The Romanian capital has a large stock of period buildings in a diversity of architectural styles that emerged relatively recently on the historical scale, starting with the second half of 19th century, during the modernisation of the country on western lines under the efficient rule of German origin King Carol I (see my previous post on the history of Bucharest’s building booms). In the century and a half since then, the city and its architectural heritage has also suffered the destructive vicissitudes of two world wars, a half century communist totalitarianism that saw the obliteration of many of its valuable period buildings and in the last twenty years a period of near complete neglect and even contempt for old period buildings displayed by the a large part of the population and authorities, people that still imagine modernity on sterile lines inspired by the communist utilitarian architectural environment in which they lived.

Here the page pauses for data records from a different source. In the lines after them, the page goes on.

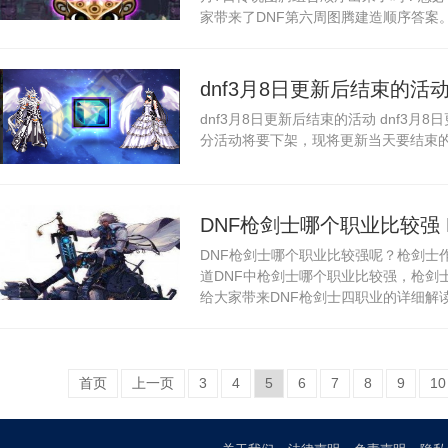
家带来了DNF第六周图腾建造顺序答案。.
dnf3月8日更新后结束的活动
dnf3月8日更新后结束的活动 dnf3月
分活动将要下架，现将更新当天要结束的
DNF枪剑士哪个职业比较强
DNF枪剑士哪个职业比较强呢？枪剑士
道DNF中枪剑士哪个职业比较强，枪剑
给大家带来DNF枪剑士四职业的详细解读
首页
上一页
3
4
5
6
7
8
9
10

However, there are a number of responsible developers and businesses, usually foreign owned, that realise the great value of the old city and its period architecture. While they are far and few between among the multitude of second and third rate property developers that crowd Bucharest, their presence and activities are a good sign, which would hopefully spark up a new trend in appreciating the city’s old architecture and identity.

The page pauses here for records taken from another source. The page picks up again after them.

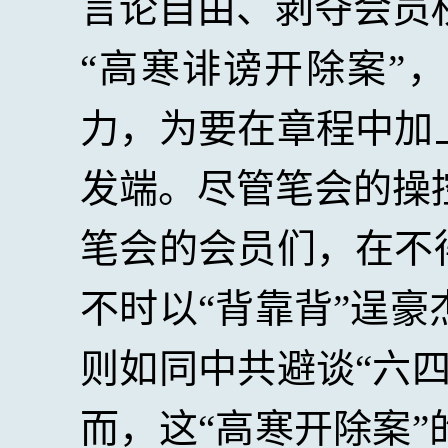
言论自由、剥夺会员
“高寒诽谤开除案”
力，为要在章程中加
发端。尽管笔会的操
笔会的会员们，在不
不时以“背靠背”逞
则如同中共避谈“六
而，这“高寒开除案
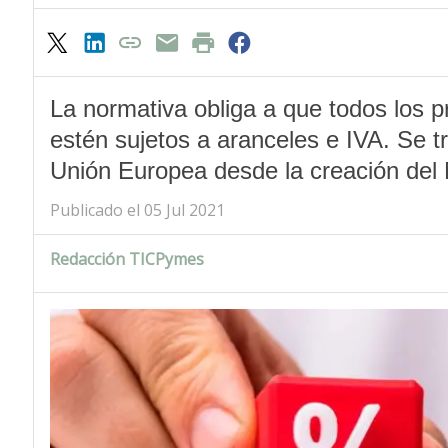
La normativa obliga a que todos los 
estén sujetos a aranceles e IVA. Se t
Unión Europea desde la creación del
Publicado el 05 Jul 2021
Redacción TICPymes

In that regard, I would like to bring to your attention two landmark examples of Bucharest developments:
One is the Novotel Hotel, business that has erected a modern building on a former parking lot, the site of the old National Theatre of Bucharest. That site is of extraordinary importance for the Romanian culture. The old national theatre, a picture of which is presented bellow, is a sort of “Old Globe Theatre” for Romanians. It has its beginnings at the start of 19th century, associated with the national revival movement and functioned until the dawn of the communist era. Its architecture was a mixture of mid 19thcentury central European and French styles, with a magnificent Second Empire interior. It functioned continuously until August 1944, when it was damaged by German enemy action, in a devastating Luftwaffe bombing raid. The communist regime that followed the WWII profoundly disliked anything resembling Romanian national culture, left the remaining structure deteriorate and in the end demolished it. Once a new modernist building was erected in the University area in the early 1970s, the old historic ruins of the National Theatre were already forgotten, being replaced by a non-descript parking lot.